__PROBLEM__
A faithful copy of all the data is the goal; omit the pictures.

═══ INFORMATION GIVEN

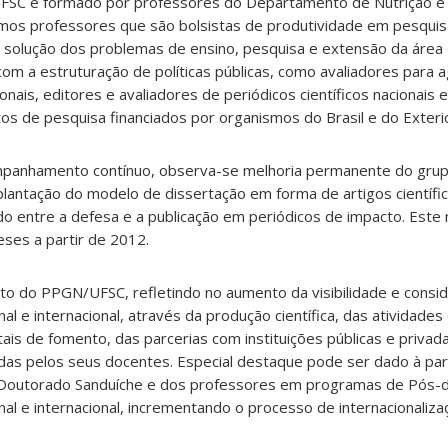
SC é formado por professores do Departamento de Nutrição e
os professores que são bolsistas de produtividade em pesqui
a solução dos problemas de ensino, pesquisa e extensão da área
com a estruturação de políticas públicas, como avaliadores para 
onais, editores e avaliadores de periódicos científicos nacionais e
 de pesquisa financiados por organismos do Brasil e do Exterio
mpanhamento contínuo, observa-se melhoria permanente do grup
plantação do modelo de dissertação em forma de artigos científi
o entre a defesa e a publicação em periódicos de impacto. Este 
ses a partir de 2012.
o do PPGN/UFSC, refletindo no aumento da visibilidade e consi
l e internacional, através da produção científica, das atividade
itais de fomento, das parcerias com instituições públicas e priv
adas pelos seus docentes. Especial destaque pode ser dado à par
Doutorado Sanduíche e dos professores em programas de Pós-
onal e internacional, incrementando o processo de internacionaliza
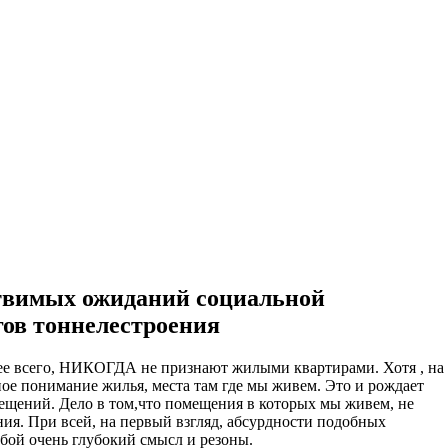
ительное обследование
Аудит
Проверка Смет
Выпо
твимых ожиданий социальной
ов тоннелестроения
рее всего, НИКОГДА не признают жилыми квартирами. Хотя , на
ное понимание жилья, места там где мы живем. Это и рождает
ещений. Дело в том,что помещения в которых мы живем, не
ия. При всей, на первый взгляд, абсурдности подобных
бой очень глубокий смысл и резоны.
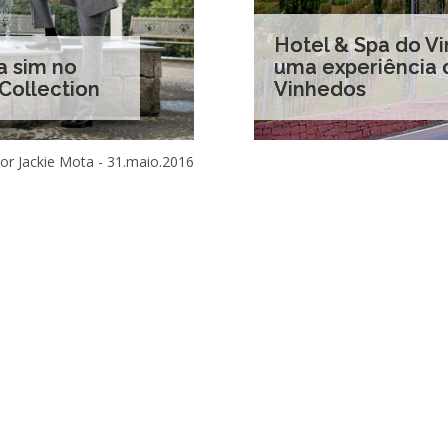
Hotel & Spa do Vi
a sim no
uma experiência c
Collection
Vinhedos
or Jackie Mota -
31.maio.2016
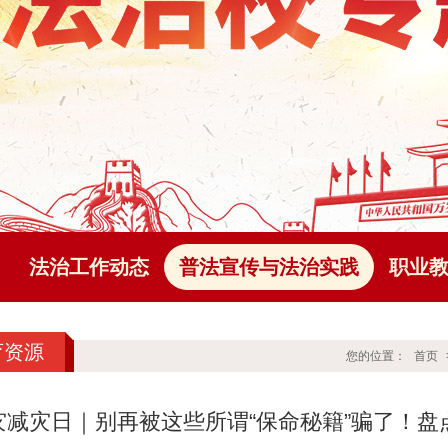
法治工作动态
普法宣传与法治实践
职业
育资源
您的位置：
首页
灾减灾日｜别再被这些所谓“保命秘籍”骗了！盘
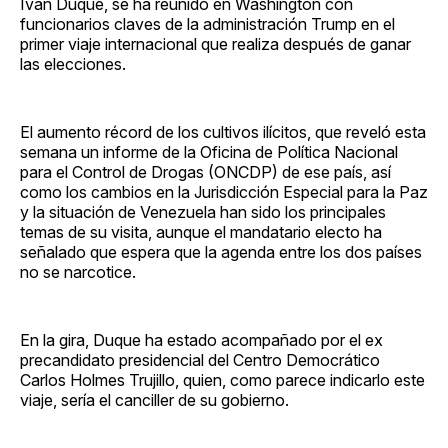
Iván Duque, se ha reunido en Washington con
funcionarios claves de la administración Trump en el
primer viaje internacional que realiza después de ganar
las elecciones.
El aumento récord de los cultivos ilícitos, que reveló esta
semana un informe de la Oficina de Política Nacional
para el Control de Drogas (ONCDP) de ese país, así
como los cambios en la Jurisdicción Especial para la Paz
y la situación de Venezuela han sido los principales
temas de su visita, aunque el mandatario electo ha
señalado que espera que la agenda entre los dos países
no se narcotice.
En la gira, Duque ha estado acompañado por el ex
precandidato presidencial del Centro Democrático
Carlos Holmes Trujillo, quien, como parece indicarlo este
viaje, sería el canciller de su gobierno.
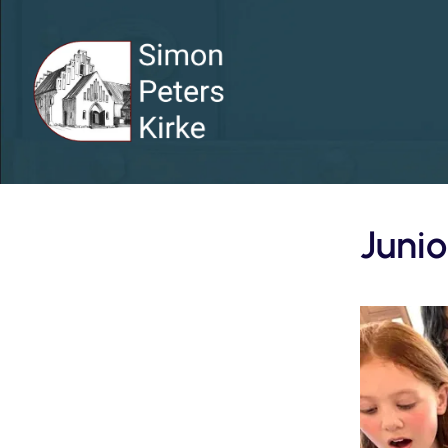
Junio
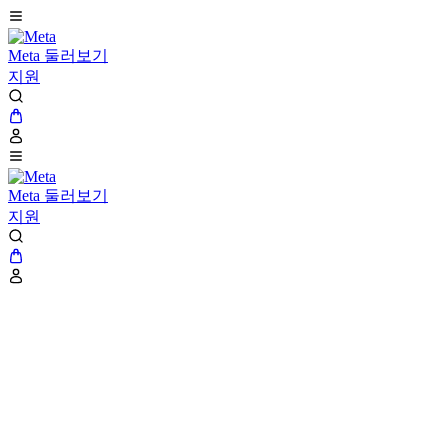
Meta 둘러보기
지원
Meta 둘러보기
지원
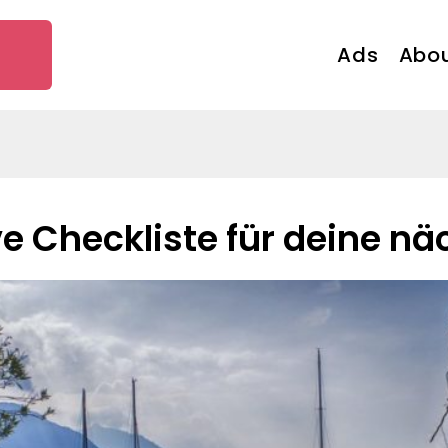
Ads
Abou
ive Checkliste für deine n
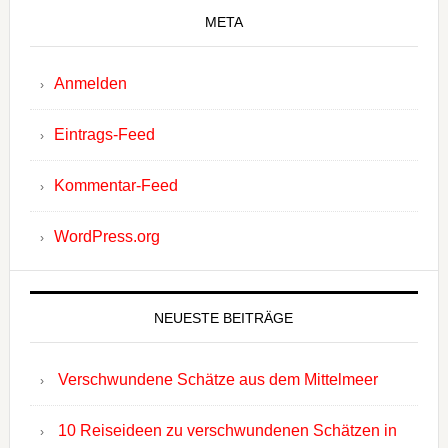
META
Anmelden
Eintrags-Feed
Kommentar-Feed
WordPress.org
NEUESTE BEITRÄGE
Verschwundene Schätze aus dem Mittelmeer
10 Reiseideen zu verschwundenen Schätzen in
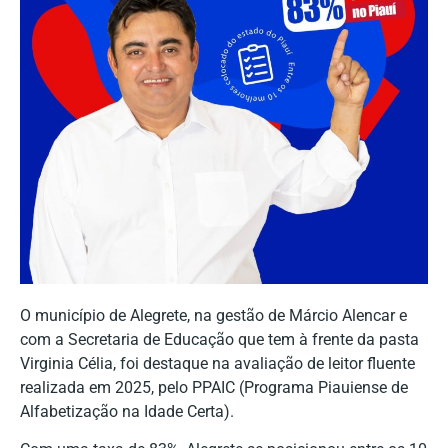
O município de Alegrete, na gestão de Márcio Alencar e
com a Secretaria de Educação que tem à frente da pasta
Virginia Célia, foi destaque na avaliação de leitor fluente
realizada em 2025, pelo PPAIC (Programa Piauiense de
Alfabetização na Idade Certa).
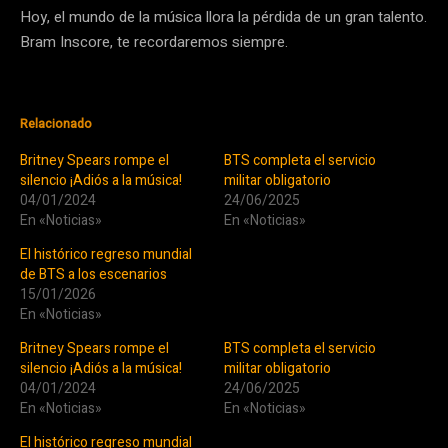
Hoy, el mundo de la música llora la pérdida de un gran talento.
Bram Inscore, te recordaremos siempre.
Relacionado
Britney Spears rompe el
BTS completa el servicio
silencio ¡Adiós a la música!
militar obligatorio
04/01/2024
24/06/2025
En «Noticias»
En «Noticias»
El histórico regreso mundial
de BTS a los escenarios
15/01/2026
En «Noticias»
Britney Spears rompe el
BTS completa el servicio
silencio ¡Adiós a la música!
militar obligatorio
04/01/2024
24/06/2025
En «Noticias»
En «Noticias»
El histórico regreso mundial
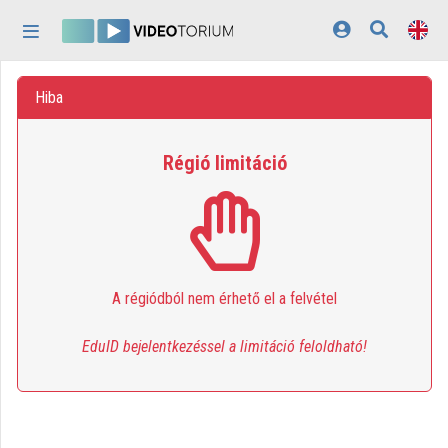
Skip header
Skip menu
Skip content
Home
Hiba
Log In
Régió limitáció
Discovery
Categories
Playlists
A régiódból nem érhető el a felvétel
Organizations
Contributors
EduID bejelentkezéssel a limitáció feloldható!
Appearance:
light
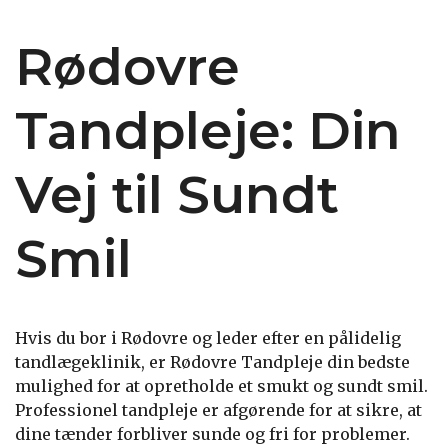
Rødovre
Tandpleje: Din
Vej til Sundt
Smil
Hvis du bor i Rødovre og leder efter en pålidelig
tandlægeklinik, er Rødovre Tandpleje din bedste
mulighed for at opretholde et smukt og sundt smil.
Professionel tandpleje er afgørende for at sikre, at
dine tænder forbliver sunde og fri for problemer.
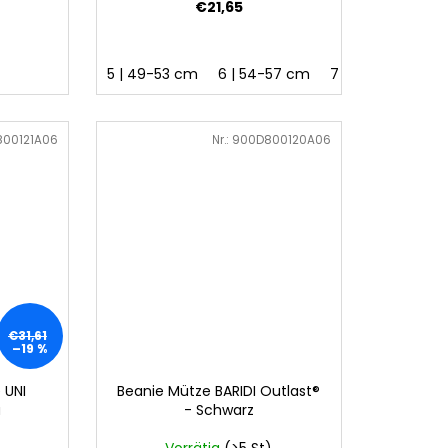
€21,65
5 | 49-53 cm
6 | 54-57 cm
7 | 58-62 cm
00121A06
Art.-Nr.:
900D800120A06
€31,61
–19 %
 UNI
Beanie Mütze BARIDI Outlast®
u
- Schwarz
Vorrätig
(>5 St)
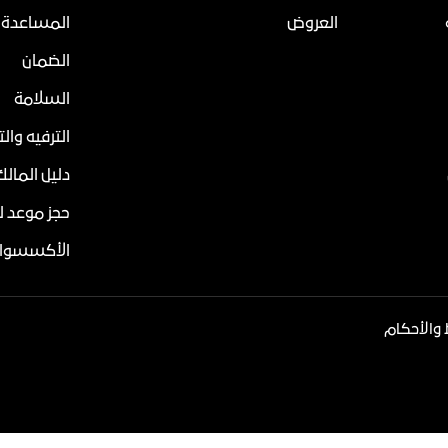
العروض
المساعدة 
الضمان
السلامة
الترفيه وال
دليل المالك
حجز موعد ل
الأكسسوار
والأحكام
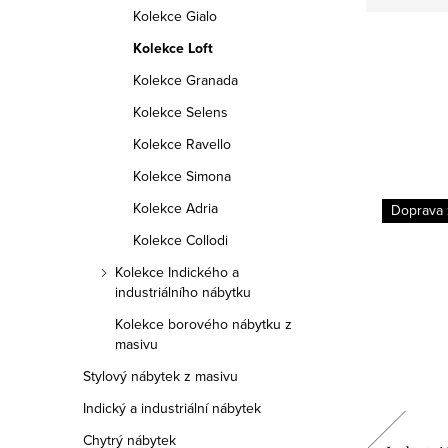
Kolekce Gialo
Kolekce Loft
Kolekce Granada
Kolekce Selens
Kolekce Ravello
Kolekce Simona
Kolekce Adria
Doprava zdarma
Doprava
Kolekce Collodi
Kolekce Indického a
industriálního nábytku
Kolekce borového nábytku z
masivu
Stylový nábytek z masivu
Indický a industriální nábytek
Chytrý nábytek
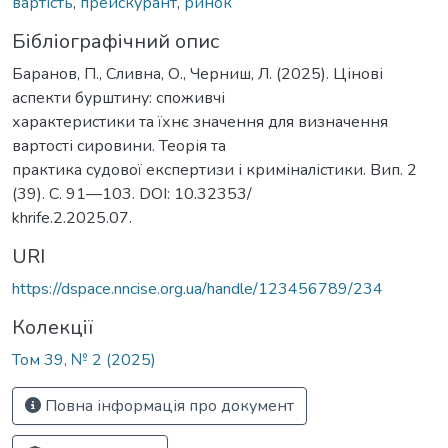
вартість
,
прейскурант
,
ринок
Бібліографічний опис
Баранов, П., Сливна, О., Черниш, Л. (2025). Цінові
аспекти бурштину: споживчі
характеристики та їхнє значення для визначення
вартості сировини. Теорія та
практика судової експертизи і криміналістики. Вип. 2
(39). С. 91—103. DOI: 10.32353/
khrife.2.2025.07.
URI
https://dspace.nncise.org.ua/handle/123456789/234
Колекції
Том 39, № 2 (2025)
Повна інформація про документ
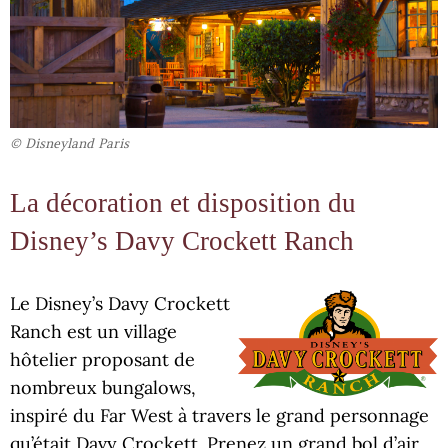
© Disneyland Paris
La décoration et disposition du
Disney’s Davy Crockett Ranch
Le Disney’s Davy Crockett
Ranch est un village
hôtelier proposant de
nombreux bungalows,
inspiré du Far West à travers le grand personnage
qu’était Davy Crockett. Prenez un grand bol d’air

══════

__FINISHED EXERCISE__
SC é formado por professores do Departamento de Nutrição e
os professores que são bolsistas de produtividade em pesqui
a solução dos problemas de ensino, pesquisa e extensão da área
com a estruturação de políticas públicas, como avaliadores para 
onais, editores e avaliadores de periódicos científicos nacionais e
 de pesquisa financiados por organismos do Brasil e do Exterio
mpanhamento contínuo, observa-se melhoria permanente do grup
plantação do modelo de dissertação em forma de artigos científi
o entre a defesa e a publicação em periódicos de impacto. Este 
ses a partir de 2012.
o do PPGN/UFSC, refletindo no aumento da visibilidade e consi
l e internacional, através da produção científica, das atividade
itais de fomento, das parcerias com instituições públicas e priv
adas pelos seus docentes. Especial destaque pode ser dado à par
Doutorado Sanduíche e dos professores em programas de Pós-
onal e internacional, incrementando o processo de internacionaliza
ительное обследование
Аудит
Проверка Смет
Выпо
твимых ожиданий социальной
ов тоннелестроения
рее всего, НИКОГДА не признают жилыми квартирами. Хотя , на
ное понимание жилья, места там где мы живем. Это и рождает
ещений. Дело в том,что помещения в которых мы живем, не
ия. При всей, на первый взгляд, абсурдности подобных
бой очень глубокий смысл и резоны.
Hotel & Spa do Vi
a sim no
uma experiência c
Collection
Vinhedos
or Jackie Mota -
31.maio.2016
法治工作动态
普法宣传与法治实践
职业
育资源
您的位置：
首页
灾减灾日｜别再被这些所谓“保命秘籍”骗了！盘
Iván Duque, se ha reunido en Washington con
funcionarios claves de la administración Trump en el
primer viaje internacional que realiza después de ganar
las elecciones.
El aumento récord de los cultivos ilícitos, que reveló esta
semana un informe de la Oficina de Política Nacional
para el Control de Drogas (ONCDP) de ese país, así
como los cambios en la Jurisdicción Especial para la Paz
y la situación de Venezuela han sido los principales
temas de su visita, aunque el mandatario electo ha
señalado que espera que la agenda entre los dos países
no se narcotice.
En la gira, Duque ha estado acompañado por el ex
precandidato presidencial del Centro Democrático
Carlos Holmes Trujillo, quien, como parece indicarlo este
viaje, sería el canciller de su gobierno.
Junio
Meta 둘러보기
지원
Meta 둘러보기
지원
Ads
Abou
ive Checkliste für deine n
META
Anmelden
Eintrags-Feed
Kommentar-Feed
WordPress.org
NEUESTE BEITRÄGE
Verschwundene Schätze aus dem Mittelmeer
10 Reiseideen zu verschwundenen Schätzen in
O município de Alegrete, na gestão de Márcio Alencar e
com a Secretaria de Educação que tem à frente da pasta
Virginia Célia, foi destaque na avaliação de leitor fluente
realizada em 2025, pelo PPAIC (Programa Piauiense de
Alfabetização na Idade Certa).
Hoy, el mundo de la música llora la pérdida de un gran talento.
Bram Inscore, te recordaremos siempre.
Relacionado
Britney Spears rompe el
BTS completa el servicio
silencio ¡Adiós a la música!
militar obligatorio
04/01/2024
24/06/2025
En «Noticias»
En «Noticias»
El histórico regreso mundial
de BTS a los escenarios
15/01/2026
En «Noticias»
Britney Spears rompe el
BTS completa el servicio
silencio ¡Adiós a la música!
militar obligatorio
04/01/2024
24/06/2025
En «Noticias»
En «Noticias»
El histórico regreso mundial
Skip header
Skip menu
Skip content
Home
Hiba
Log In
Régió limitáció
Discovery
Categories
Playlists
A régiódból nem érhető el a felvétel
Organizations
Contributors
EduID bejelentkezéssel a limitáció feloldható!
Appearance:
light
Rødovre
Tandpleje: Din
Vej til Sundt
Smil
Hvis du bor i Rødovre og leder efter en pålidelig
tandlægeklinik, er Rødovre Tandpleje din bedste
mulighed for at opretholde et smukt og sundt smil.
Professionel tandpleje er afgørende for at sikre, at
dine tænder forbliver sunde og fri for problemer.
€21,65
5 | 49-53 cm
6 | 54-57 cm
7 | 58-62 cm
00121A06
Art.-Nr.:
900D800120A06
€31,61
–19 %
 UNI
Beanie Mütze BARIDI Outlast®
u
- Schwarz
Vorrätig
(>5 St)
العروض
المساعدة 
الضمان
السلامة
الترفيه وال
دليل المالك
حجز موعد ل
الأكسسوار
والأحكام
Kolekce Gialo
Kolekce Loft
Kolekce Granada
Kolekce Selens
Kolekce Ravello
Kolekce Simona
Kolekce Adria
Doprava zdarma
Doprava
Kolekce Collodi
Kolekce Indického a
industriálního nábytku
Kolekce borového nábytku z
masivu
Stylový nábytek z masivu
Indický a industriální nábytek
Chytrý nábytek
вартість
,
прейскурант
,
ринок
Бібліографічний опис
Баранов, П., Сливна, О., Черниш, Л. (2025). Цінові
аспекти бурштину: споживчі
характеристики та їхнє значення для визначення
вартості сировини. Теорія та
практика судової експертизи і криміналістики. Вип. 2
(39). С. 91—103. DOI: 10.32353/
khrife.2.2025.07.
URI
https://dspace.nncise.org.ua/handle/123456789/234
Колекції
Том 39, № 2 (2025)
Повна інформація про документ
© Disneyland Paris
La décoration et disposition du
Disney’s Davy Crockett Ranch
Le Disney’s Davy Crockett
Ranch est un village
hôtelier proposant de
nombreux bungalows,
inspiré du Far West à travers le grand personnage
qu’était Davy Crockett. Prenez un grand bol d’air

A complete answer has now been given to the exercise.